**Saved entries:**
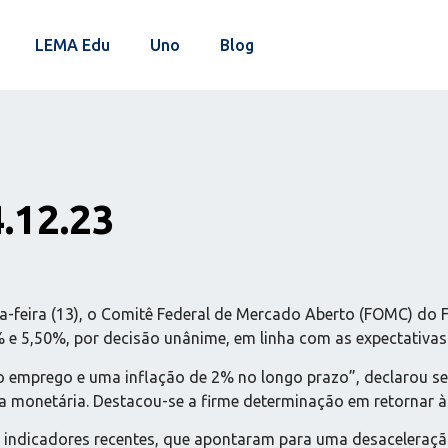
LEMA Edu
Uno
Blog
4.12.23
feira (13), o Comitê Federal de Mercado Aberto (FOMC) do F
5% e 5,50%, por decisão unânime, em linha com as expectativa
eno emprego e uma inflação de 2% no longo prazo”, declarou 
ca monetária. Destacou-se a firme determinação em retornar à
indicadores recentes, que apontaram para uma desaceleraçã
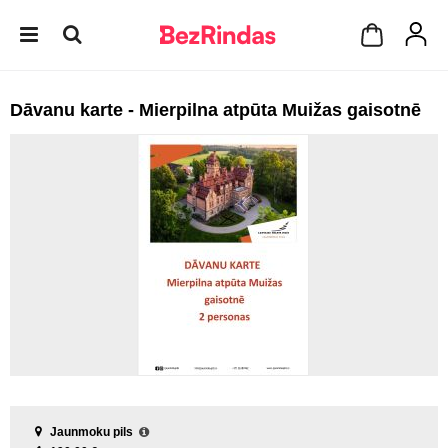
Dāvanu karte - Mierpilna atpūta Muižas gaisotnē
Jaunmoku pils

**Task goal:** Set down each entry again exactly as written. Pictures stay out.

**Solution for this problem:**
LEMA Edu
Uno
Blog
4.12.23
feira (13), o Comitê Federal de Mercado Aberto (FOMC) do F
5% e 5,50%, por decisão unânime, em linha com as expectativa
eno emprego e uma inflação de 2% no longo prazo”, declarou 
ca monetária. Destacou-se a firme determinação em retornar à
indicadores recentes, que apontaram para uma desaceleraçã
Dāvanu karte - Mierpilna atpūta Muižas gaisotnē
Jaunmoku pils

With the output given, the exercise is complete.